Nobody Is Born With Freckles. The Science Behind These Characteristic Spots

Nobody is born with freckles. The science behind these characteristic spots

These weeks have been intense due to the heat (and there is still summer ahead ) and the numerous reports of solar storms. But with summer comes tanning, closely related to it, a curious phenomenon affecting a small percentage of the population: freckles. A well-known facial feature, but the science of which often goes unnoticed.

Summer spots. Freckles, which also receive the technical name of ephelides, are melanin pigmentations. This, as usual, appears when the skin is exposed to the sun, except that in the case of freckles, instead of spreading throughout the skin, the pigment remains concentrated in delimited areas, forming small spots.
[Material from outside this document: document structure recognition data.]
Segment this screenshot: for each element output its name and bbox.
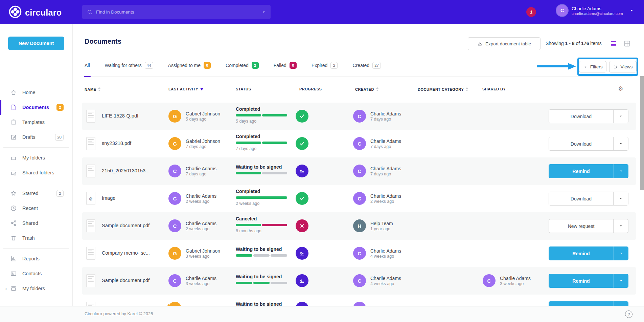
search-scope-caret-icon[interactable] xyxy=(262,10,266,14)
list-view-icon[interactable] xyxy=(610,40,617,47)
sidebar-item-home[interactable]: Home xyxy=(0,85,72,100)
person-text: Charlie Adams7 days ago xyxy=(370,166,401,176)
chevron-right-icon[interactable]: › xyxy=(5,286,9,291)
sidebar-item-documents[interactable]: Documents2 xyxy=(0,100,72,115)
person-name: Charlie Adams xyxy=(370,248,401,254)
download-button[interactable]: Download xyxy=(549,192,628,206)
views-button[interactable]: Views xyxy=(609,61,637,72)
action-button-label[interactable]: Remind xyxy=(549,301,614,306)
sidebar-item-trash[interactable]: Trash xyxy=(0,231,72,245)
filters-button[interactable]: Filters xyxy=(579,61,607,72)
column-header-created[interactable]: CREATED xyxy=(355,87,379,91)
table-row[interactable]: Company memo- sc...GGabriel Johnson3 wee… xyxy=(82,240,636,267)
table-row[interactable]: sny23218.pdfGGabriel Johnson7 days agoCo… xyxy=(82,130,636,157)
action-button-label[interactable]: Download xyxy=(549,192,613,205)
person-time: 2 weeks ago xyxy=(186,199,216,204)
table-row[interactable]: Sample document.pdfCCharlie Adams3 weeks… xyxy=(82,267,636,295)
remind-button[interactable]: Remind xyxy=(549,246,628,260)
sidebar-item-recent[interactable]: Recent xyxy=(0,201,72,216)
document-name[interactable]: Image xyxy=(102,195,115,201)
sidebar-item-drafts[interactable]: Drafts20 xyxy=(0,130,72,145)
tab-failed[interactable]: Failed0 xyxy=(274,54,297,77)
person-time: 4 weeks ago xyxy=(370,281,401,286)
status-cell: Waiting to be signed xyxy=(236,246,290,257)
sidebar-item-my-folders[interactable]: ›My folders xyxy=(0,281,72,296)
table-row[interactable]: GGabriel JohnsonWaiting to be signedCCha… xyxy=(82,295,636,306)
action-dropdown-caret[interactable] xyxy=(613,219,628,233)
filter-icon xyxy=(583,64,588,69)
remind-button[interactable]: Remind xyxy=(549,164,628,178)
notification-badge[interactable]: 1 xyxy=(526,7,536,17)
table-row[interactable]: LIFE-1528-Q.pdfGGabriel Johnson5 days ag… xyxy=(82,103,636,130)
table-row[interactable]: ☺ImageCCharlie Adams2 weeks agoCompleted… xyxy=(82,185,636,212)
action-button-label[interactable]: Remind xyxy=(549,274,614,288)
folder-icon xyxy=(10,154,17,161)
document-name[interactable]: Sample document.pdf xyxy=(102,278,150,283)
document-name[interactable]: sny23218.pdf xyxy=(102,141,131,146)
download-button[interactable]: Download xyxy=(549,137,628,151)
top-bar: circularo 1 C Charlie Adams charlie.adam… xyxy=(0,0,644,24)
status-cell: Completed5 days ago xyxy=(236,106,290,124)
action-button-label[interactable]: Download xyxy=(549,137,613,150)
action-button-label[interactable]: New request xyxy=(549,219,613,233)
vertical-scrollbar-thumb[interactable] xyxy=(640,76,644,190)
home-icon xyxy=(10,89,17,96)
avatar: G xyxy=(168,110,181,123)
circularo-logo[interactable]: circularo xyxy=(9,5,62,20)
document-name[interactable]: Company memo- sc... xyxy=(102,250,150,256)
search-icon xyxy=(87,9,93,15)
action-dropdown-caret[interactable] xyxy=(613,192,628,205)
new-document-button[interactable]: New Document xyxy=(8,37,64,50)
search-input[interactable] xyxy=(96,9,262,15)
sidebar-item-my-folders[interactable]: My folders xyxy=(0,150,72,165)
remind-button[interactable]: Remind xyxy=(549,274,628,288)
remind-button[interactable]: Remind xyxy=(549,301,628,306)
tab-assigned-to-me[interactable]: Assigned to me0 xyxy=(168,54,211,77)
share-icon xyxy=(10,220,17,227)
table-row[interactable]: 2150_20250130153...CCharlie Adams7 days … xyxy=(82,157,636,185)
download-button[interactable]: Download xyxy=(549,109,628,123)
sidebar-item-shared-folders[interactable]: Shared folders xyxy=(0,165,72,180)
column-header-name[interactable]: NAME xyxy=(85,87,101,91)
grid-view-icon[interactable] xyxy=(623,40,631,47)
table-row[interactable]: Sample document.pdfCCharlie Adams2 weeks… xyxy=(82,212,636,240)
table-settings-gear-icon[interactable]: ⚙ xyxy=(618,85,625,92)
sidebar-item-reports[interactable]: Reports xyxy=(0,251,72,266)
column-header-last-activity[interactable]: LAST ACTIVITY xyxy=(168,87,204,91)
sidebar-item-starred[interactable]: Starred2 xyxy=(0,186,72,201)
document-thumbnail: ☺ xyxy=(86,192,95,205)
action-dropdown-caret[interactable] xyxy=(614,164,628,178)
action-dropdown-caret[interactable] xyxy=(614,301,628,306)
progress-segment xyxy=(236,254,252,257)
tab-completed[interactable]: Completed2 xyxy=(226,54,259,77)
tab-all[interactable]: All xyxy=(85,54,90,77)
action-button-label[interactable]: Remind xyxy=(549,164,614,178)
sidebar-item-contacts[interactable]: Contacts xyxy=(0,266,72,281)
tab-count-badge: 0 xyxy=(204,62,211,69)
person-name: Charlie Adams xyxy=(186,275,216,281)
help-icon[interactable]: ? xyxy=(625,310,632,318)
action-dropdown-caret[interactable] xyxy=(613,110,628,123)
action-button-label[interactable]: Download xyxy=(549,110,613,123)
action-button-label[interactable]: Remind xyxy=(549,246,614,260)
action-dropdown-caret[interactable] xyxy=(613,137,628,150)
sidebar-item-templates[interactable]: Templates xyxy=(0,115,72,130)
export-document-table-button[interactable]: Export document table xyxy=(468,37,540,50)
sidebar-item-shared[interactable]: Shared xyxy=(0,216,72,231)
person-time: 7 days ago xyxy=(186,144,220,149)
action-dropdown-caret[interactable] xyxy=(614,274,628,288)
user-menu[interactable]: C Charlie Adams charlie.adams@circularo.… xyxy=(556,5,634,16)
column-header-document-category[interactable]: DOCUMENT CATEGORY xyxy=(418,87,468,91)
tab-expired[interactable]: Expired2 xyxy=(312,54,338,77)
search-bar[interactable] xyxy=(82,5,271,19)
document-name[interactable]: LIFE-1528-Q.pdf xyxy=(102,113,138,119)
sidebar-item-label: Reports xyxy=(22,256,40,261)
tab-created[interactable]: Created27 xyxy=(352,54,381,77)
document-name[interactable]: Sample document.pdf xyxy=(102,223,150,228)
status-label: Completed xyxy=(236,134,290,139)
avatar: H xyxy=(353,219,366,232)
tab-waiting-for-others[interactable]: Waiting for others44 xyxy=(105,54,153,77)
document-name[interactable]: 2150_20250130153... xyxy=(102,168,150,173)
action-dropdown-caret[interactable] xyxy=(614,246,628,260)
new-request-button[interactable]: New request xyxy=(549,219,628,233)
Freckles, therefore, appear on the parts most exposed to the sun, especially on the face. They are also associated with the summer months for the same reason. They appear in the months when solar radiation is more intense and disappear when it relaxes.

Babies don’t have freckles. Freckles do not manifest until after several years of our lives. The main reason is that the little ones have not yet received sufficient solar radiation, so melanin accumulates in their skin. As they appear, freckles fade with age, although some choose to remove them medically.

But the appearance of freckles has a lot to do with genetics, so it could be said that babies do have the instructions to create them. There is a hereditary factor, and it mainly has to do with variants of the MC1R gene, the melanotropin receptor gene. This gene is also linked to skin pigmentation and hair color, although not only redheads can have freckles. It’s not even a feature unique to white people.

MC1R is not the only gene linked to the appearance of ephelides. A study in Spain identified more genetic variants, such as one linked to the IRF4 gene, the interferon regulating factor 4, another gene closely linked to the pigmentation of our skin, hair, and eyes. It has also been linked to the appearance of gray hair, that is, with the discoloration of the hair.

Different types of freckles. Although it is difficult to distinguish them from the unfamiliar, there are two types of freckles. On the one hand, the simple ones, round and small, and sunburn freckles, which are darker and larger, with jagged edges.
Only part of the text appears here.